Mark Wright (FACT Liverpool) composed a curatorial statement for CCN in cooperation with the Connecting Cities curators: Yannick Antoine (iMAL Brussels), Ana Botella (FACT Liverpool), Nerea Calvillo (Medialab Prado Madrid), Diana Civle (Riga2014), Darko Fritz (MSU Zagreb), Jasmin Grimm (Public Art Lab Berlin), Céline Jouenne (Videospread Marseille), Katharina Meissner (MUTEK Montréal), Susa Pop (Public Art Lab Berlin), Mike Stubbs (FACT Liverpool), Minna Tarkka (m-cult Helsinki), Gernot Tscherteu (Media-Architecture Institute Vienna).

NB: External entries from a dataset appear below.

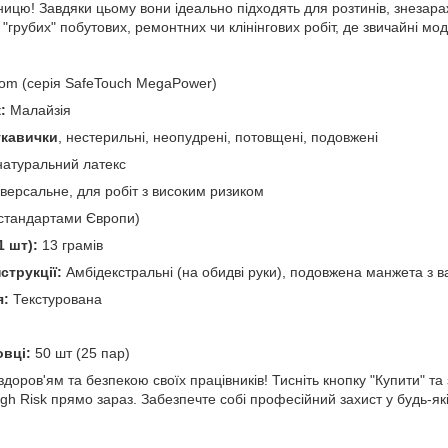
ницю! Завдяки цьому вони ідеально підходять для розтинів, знезар
 "грубих" побутових, ремонтних чи клінінгових робіт, де звичайні мо
om (серія SafeTouch MegaPower)
:
Малайзія
укавички
, нестерильні, неопудрені, потовщені, подовжені
атуральний латекс
версальне, для робіт з високим ризиком
 стандартами Європи)
1 шт):
13 грамів
струкції:
Амбідекстральні (на обидві руки), подовжена манжета з 
я:
Текстурована
овці:
50 шт (25 пар)
доров'ям та безпекою своїх працівників! Тисніть кнопку "Купити" т
h Risk прямо зараз. Забезпечте собі професійний захист у будь-якій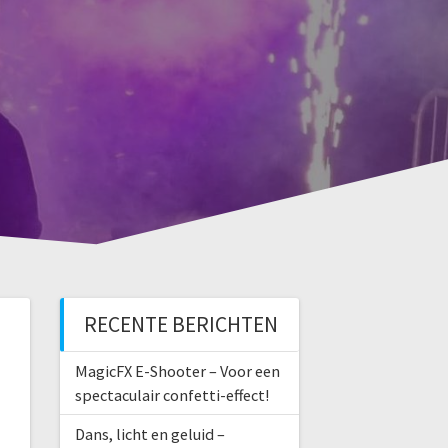
RECENTE BERICHTEN
MagicFX E-Shooter – Voor een
spectaculair confetti-effect!
Dans, licht en geluid –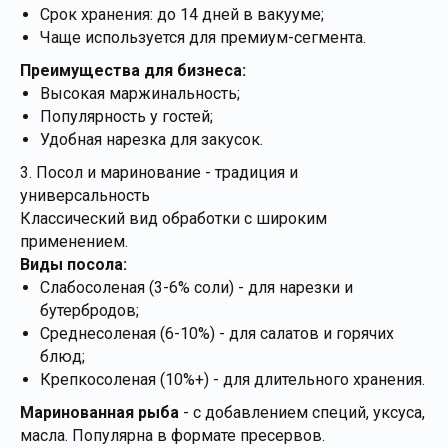
Срок хранения: до 14 дней в вакууме;
Чаще используется для премиум-сегмента.
Преимущества для бизнеса:
Высокая маржинальность;
Популярность у гостей;
Удобная нарезка для закусок.
3. Посол и маринование - традиция и
универсальность
Классический вид обработки с широким
применением.
Виды посола:
Слабосоленая (3-6% соли) - для нарезки и
бутербродов;
Среднесоленая (6-10%) - для салатов и горячих
блюд;
Крепкосоленая (10%+) - для длительного хранения.
Маринованная рыба
- с добавлением специй, уксуса,
масла. Популярна в формате пресервов.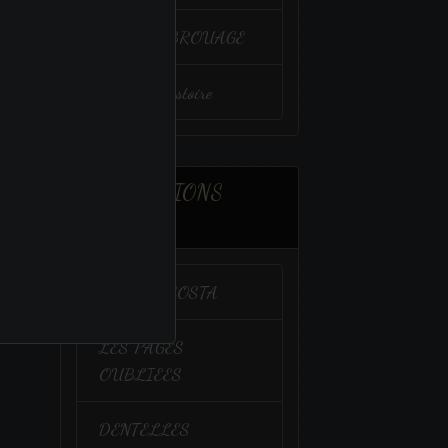
VENIR à BROUAGE
Un peu d'histoire
ASSOCIATIONS
AMIES
CALIDA COSTA
LES PAGES
OUBLIEES
DENTELLES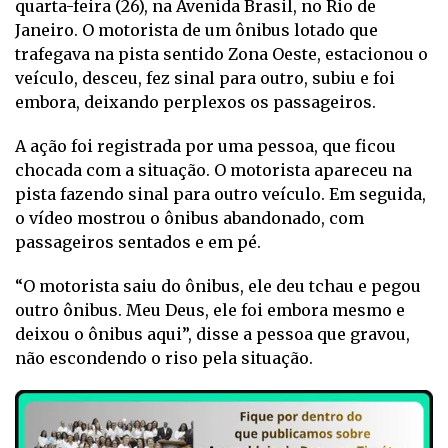
quarta-feira (26), na Avenida Brasil, no Rio de
Janeiro. O motorista de um ônibus lotado que
trafegava na pista sentido Zona Oeste, estacionou o
veículo, desceu, fez sinal para outro, subiu e foi
embora, deixando perplexos os passageiros.
A ação foi registrada por uma pessoa, que ficou
chocada com a situação. O motorista apareceu na
pista fazendo sinal para outro veículo. Em seguida,
o vídeo mostrou o ônibus abandonado, com
passageiros sentados e em pé.
“O motorista saiu do ônibus, ele deu tchau e pegou
outro ônibus. Meu Deus, ele foi embora mesmo e
deixou o ônibus aqui”, disse a pessoa que gravou,
não escondendo o riso pela situação.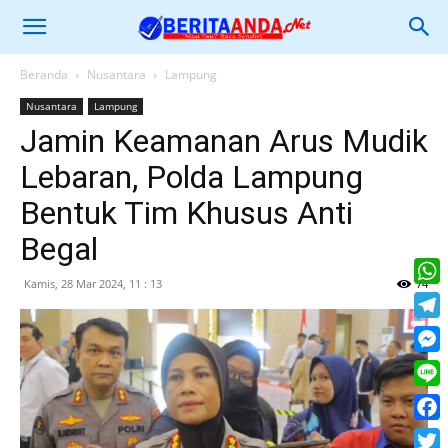
Beranda
Nusantara
Lampung
Nusantara
Lampung
Jamin Keamanan Arus Mudik
Lebaran, Polda Lampung
Bentuk Tim Khusus Anti
Begal
Kamis, 28 Mar 2024, 11 : 13
74
What
Tele
Mess
Line
Face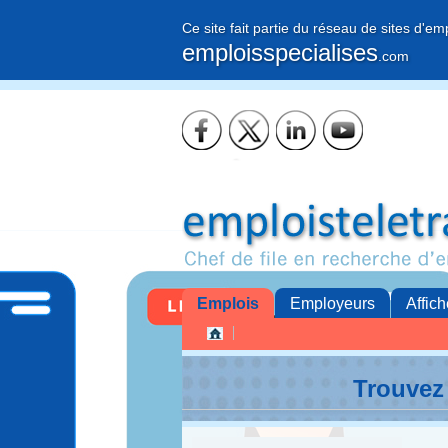
Ce site fait partie du réseau de sites d'em
emploisspecialises
.com
Emplois
Employeurs
Affich
Trouvez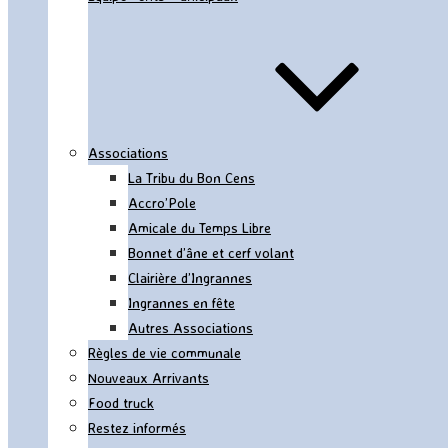
Associations
La Tribu du Bon Cens
Accro’Pole
Amicale du Temps Libre
Bonnet d’âne et cerf volant
Clairière d’Ingrannes
Ingrannes en fête
Autres Associations
Règles de vie communale
Nouveaux Arrivants
Food truck
Restez informés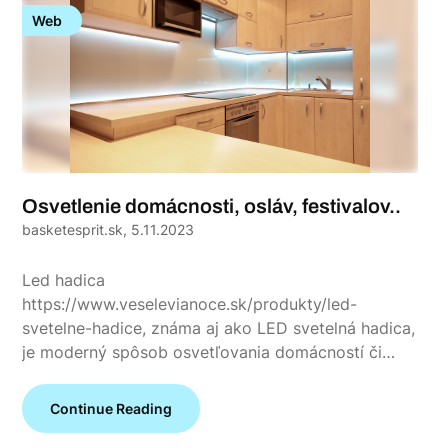
Web
Osvetlenie domácnosti, osláv, festivalov..
basketesprit.sk,
5.11.2023
Led hadica
https://www.veselevianoce.sk/produkty/led-
svetelne-hadice, známa aj ako LED svetelná hadica,
je moderný spôsob osvetľovania domácností či…
Continue Reading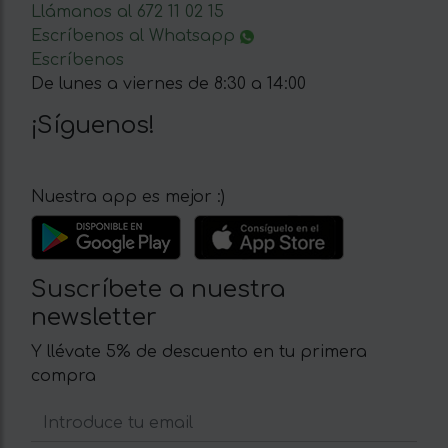
Llámanos al 672 11 02 15
Escríbenos al Whatsapp
Escríbenos
De lunes a viernes de 8:30 a 14:00
¡Síguenos!
Nuestra app es mejor :)
Suscríbete a nuestra
newsletter
Y llévate 5% de descuento en tu primera
compra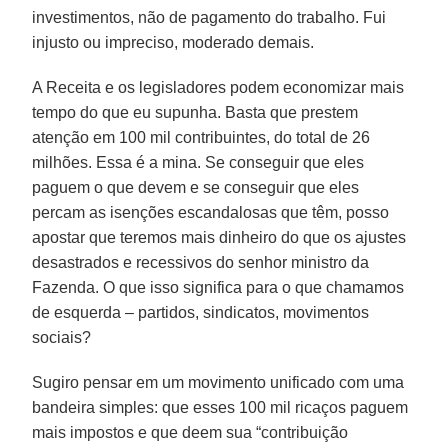
investimentos, não de pagamento do trabalho. Fui
injusto ou impreciso, moderado demais.
A Receita e os legisladores podem economizar mais
tempo do que eu supunha. Basta que prestem
atenção em 100 mil contribuintes, do total de 26
milhões. Essa é a mina. Se conseguir que eles
paguem o que devem e se conseguir que eles
percam as isenções escandalosas que têm, posso
apostar que teremos mais dinheiro do que os ajustes
desastrados e recessivos do senhor ministro da
Fazenda. O que isso significa para o que chamamos
de esquerda – partidos, sindicatos, movimentos
sociais?
Sugiro pensar em um movimento unificado com uma
bandeira simples: que esses 100 mil ricaços paguem
mais impostos e que deem sua “contribuição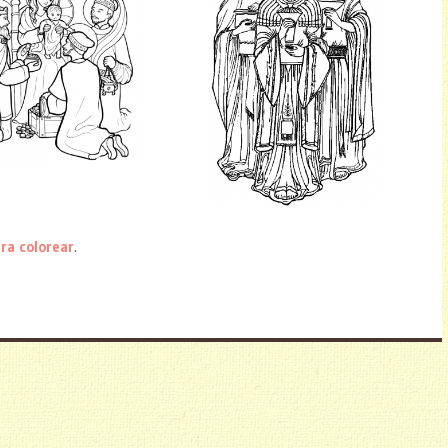
ara colorear
.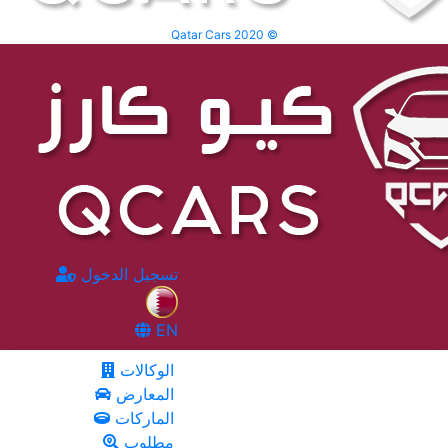
Qatar Cars 2020 ©
تسجيل الدخول
EN
الوكالات
المعارض
الماركات
مطلوب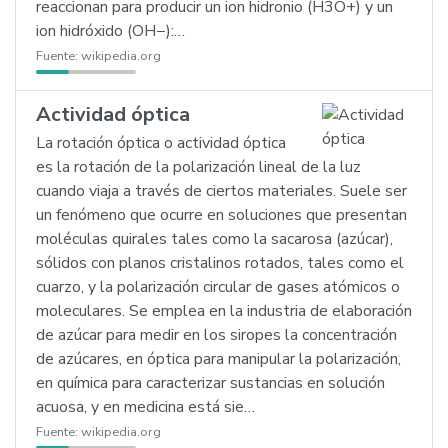
reaccionan para producir un ion hidronio (H3O+) y un
ion hidróxido (OH−):…
Fuente:
wikipedia.org
Actividad óptica
La rotación óptica o actividad óptica
es la rotación de la polarización lineal de la luz
cuando viaja a través de ciertos materiales. Suele ser
un fenómeno que ocurre en soluciones que presentan
moléculas quirales tales como la sacarosa (azúcar),
sólidos con planos cristalinos rotados, tales como el
cuarzo, y la polarización circular de gases atómicos o
moleculares. Se emplea en la industria de elaboración
de azúcar para medir en los siropes la concentración
de azúcares, en óptica para manipular la polarización,
en química para caracterizar sustancias en solución
acuosa, y en medicina está sie…
Fuente:
wikipedia.org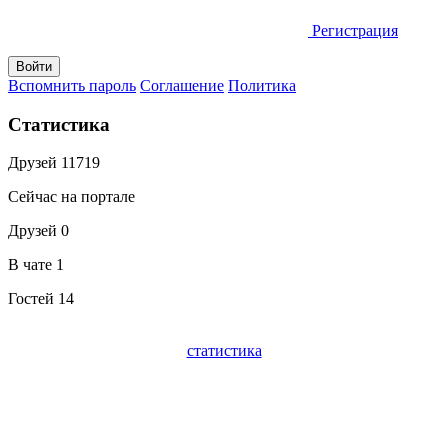
Регистрация
Вспомнить пароль
Соглашение
Политика
Статистика
Друзей
11719
Сейчас на портале
Друзей
0
В чате
1
Гостей
14
статистика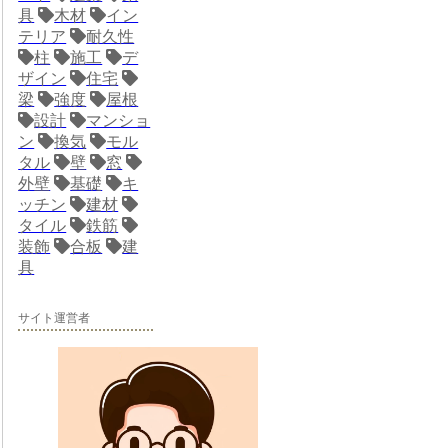
具
木材
イン
テリア
耐久性
柱
施工
デ
ザイン
住宅
梁
強度
屋根
設計
マンショ
ン
換気
モル
タル
壁
窓
外壁
基礎
キ
ッチン
建材
タイル
鉄筋
装飾
合板
建
具
サイト運営者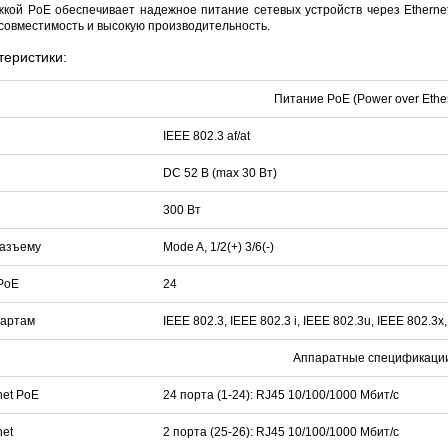
кой PoE обеспечивает надежное питание сетевых устройств через Ethernet-
 совместимость и высокую производительность.
теристики:
Питание PoE (Power over Ether
IEEE 802.3 af/at
DC 52 В (max 30 Вт)
300 Вт
разъему
Mode A, 1/2(+) 3/6(-)
PoE
24
дартам
IEEE 802.3, IEEE 802.3 i, IEEE 802.3u, IEEE 802.3x
Аппаратные спецификаци
net PoE
24 порта (1-24): RJ45 10/100/1000 Мбит/с
net
2 порта (25-26): RJ45 10/100/1000 Мбит/с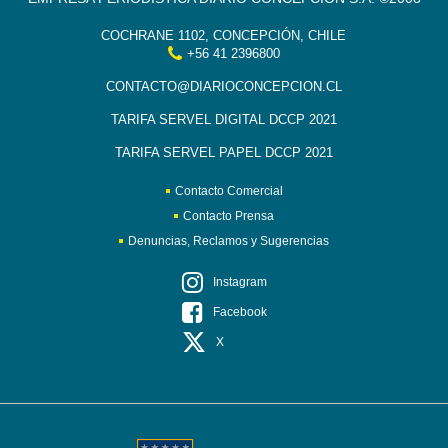
COCHRANE 1102, CONCEPCIÓN, CHILE
+56 41 2396800
CONTACTO@DIARIOCONCEPCION.CL
TARIFA SERVEL DIGITAL DCCP 2021
TARIFA SERVEL PAPEL DCCP 2021
Contacto Comercial
Contacto Prensa
Denuncias, Reclamos y Sugerencias
Instagram
Facebook
X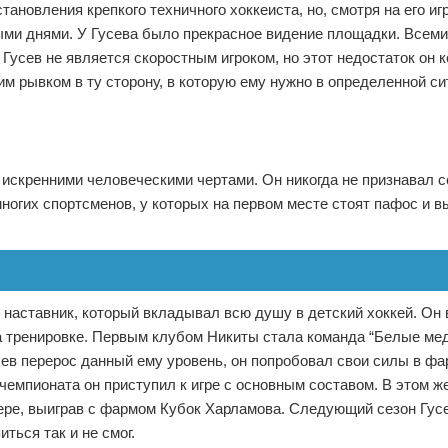
тановления крепкого техничного хоккеиста, но, смотря на его иг
лыми днями. У Гусева было прекрасное видение площадки. Всеми
 Гусев не является скоростным игроком, но этот недостаток он 
м рывком в ту сторону, в которую ему нужно в определенной си
 искренними человеческими чертами. Он никогда не признавал с
ногих спортсменов, у которых на первом месте стоят пафос и 
 наставник, который вкладывал всю душу в детский хоккей. Он 
 тренировке. Первым клубом Никиты стала команда “Белые ме
усев перерос данный ему уровень, он попробовал свои силы в ф
чемпионата он приступил к игре с основным составом. В этом же
ере, выиграв с фармом Кубок Харламова. Следующий сезон Гус
ться так и не смог.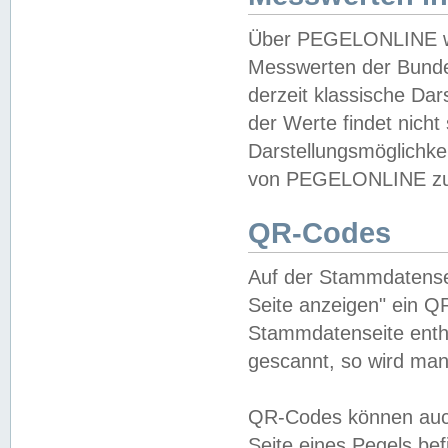
Über PEGELONLINE wer
Messwerten der Bundes
derzeit klassische Da
der Werte findet nicht 
Darstellungsmöglichkei
von PEGELONLINE zu 
QR-Codes
Auf der Stammdatensei
Seite anzeigen" ein Q
Stammdatenseite enthä
gescannt, so wird man
QR-Codes können auc
Seite eines Pegels be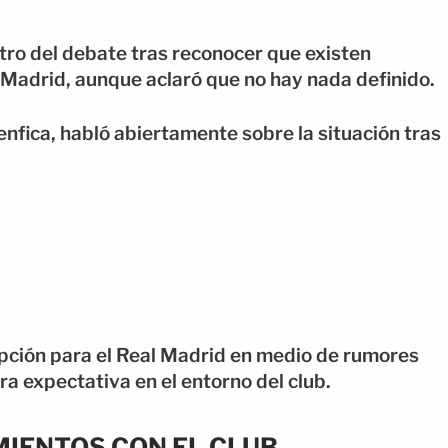
ntro del debate tras reconocer que existen
 Madrid, aunque aclaró que no hay nada definido.
enfica, habló abiertamente sobre la situación tras
ción para el Real Madrid en medio de rumores
ra expectativa en el entorno del club.
IENTOS CON EL CLUB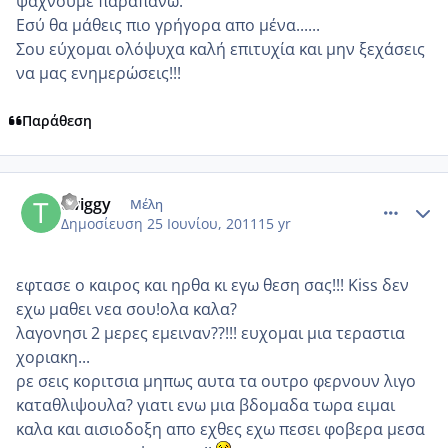
ψάχνουμε παραπάνω.
Εσύ θα μάθεις πιο γρήγορα απο μένα......
Σου εύχομαι ολόψυχα καλή επιτυχία και μην ξεχάσεις
να μας ενημερώσεις!!!
Παράθεση
comment_750438
Author stats
twiggy
Μέλη
Δημοσίευση
25 Ιουνίου, 2011
15 yr
εφτασε ο καιρος και ηρθα κι εγω θεση σας!!! Kiss δεν
εχω μαθει νεα σου!ολα καλα?
λαγονησι 2 μερες εμειναν??!!! ευχομαι μια τεραστια
χοριακη...
ρε σεις κοριτσια μηπως αυτα τα ουτρο φερνουν λιγο
καταθλιψουλα? γιατι ενω μια βδομαδα τωρα ειμαι
καλα και αισιοδοξη απο εχθες εχω πεσει φοβερα μεσα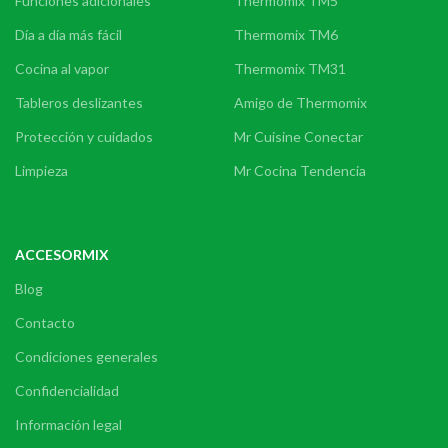
Funciones adicionales
Thermomix TM5
Día a día más fácil
Thermomix TM6
Cocina al vapor
Thermomix TM31
Tableros deslizantes
Amigo de Thermomix
Protección y cuidados
Mr Cuisine Conectar
Limpieza
Mr Cocina Tendencia
ACCESORMIX
Blog
Contacto
Condiciones generales
Confidencialidad
Información legal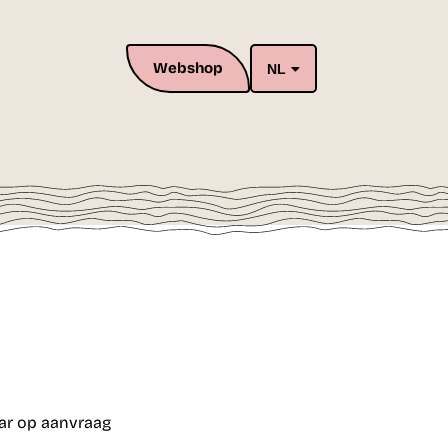
Webshop
NL
ar op aanvraag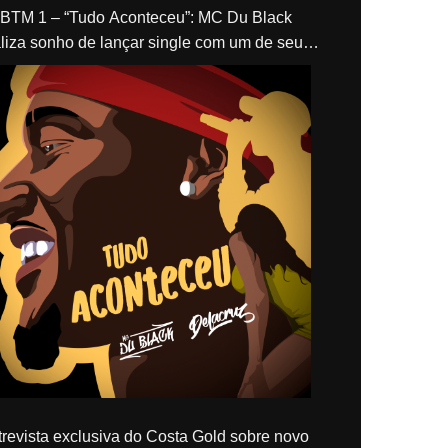
“Tudo Aconteceu”: MC Du Black
liza sonho de lançar single com um de seus
los, Delacruz
revista exclusiva do Costa Gold sobre novo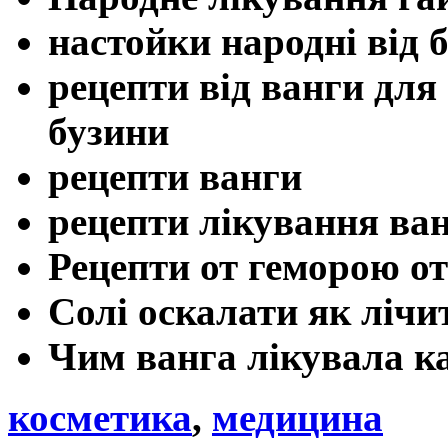
настойки народнi вiд 
рецепти від ванги для
бузини
рецепти ванги
рецепти лiкування ва
Рецепти от геморою от
Солі оскалати як лічи
Чим ванга лікувала к
косметика
,
медицина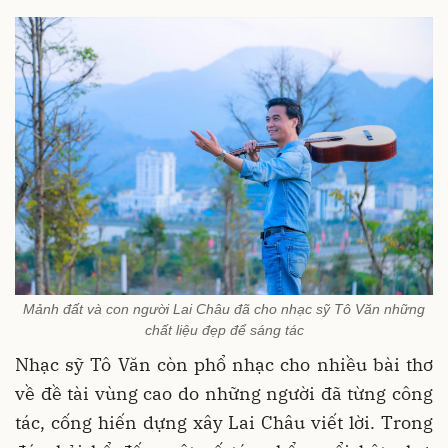
Mảnh đất và con người Lai Châu đã cho nhạc sỹ Tô Văn những
chất liệu đẹp để sáng tác
Nhạc sỹ Tô Văn còn phổ nhạc cho nhiều bài thơ
về đề tài vùng cao do những người đã từng công
tác, cống hiến dựng xây Lai Châu viết lời. Trong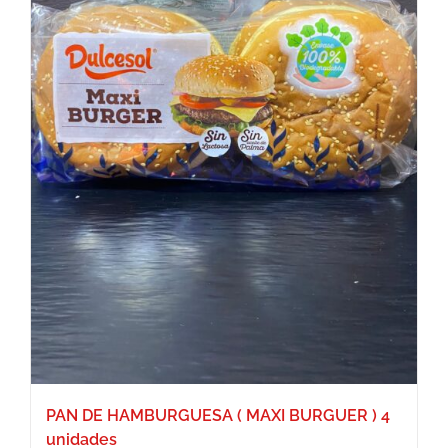
PAN DE HAMBURGUESA ( MAXI BURGUER ) 4
unidades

The Connecting Cities' project period (2012-2016) was complemented by the Connecting Cities publication 'What Urban Media Art Can Do - Why When Where & How'. The book engages leading thinkers, artists, curators, architects and designers in an exploration of the aesthetic, theoretical, technological and practical conditions of what urban media art can do. The publication considers artistic responses to current urban threats and discourses in a time characterised by specific technological literacies and constructions of meaning, contextualised within theoretical perspectives.
In this framework, the Connecting Cities curators co-edited the curatorial statement:

The key framing insight is that the issue of co-curation has become central. This is not just because Connecting Cities is an international network, but also because co-curation is inherent to the translocality of urban media artworks. Co-curation emerges as a practice because artworks relocate to diferent cultural contexts or connect such social spaces together in real-time through the integration of the physical and the digital. Here we explore this issue of co-curation and translocality by addressing the following aspects:

  • Diversity - From media labs to media institutions to cultural enterprises, the partners vary greatly in their size, agendas, programmes, processes, funding models and available infrastructure (permanent or temporary). Communities and publics are diferent, both culturally and environmentally. Artists vary in their experience, skills, expectations and practices.
  • Curatorial Model - Co-curation of translocal urban media artworks requires a rethink of curatorial processes and the traditional role of the curator. The model for commissioning and co-curation developed for the Connecting Cities Network is based on the idea of the mobility of artists and the circulation of the artists’ projects.
  • Engagement - Insights and lessons of co-curating artworks in diverse environments and local production conditions, in a translocal framework, are shared with a speciic focus on engagement and context.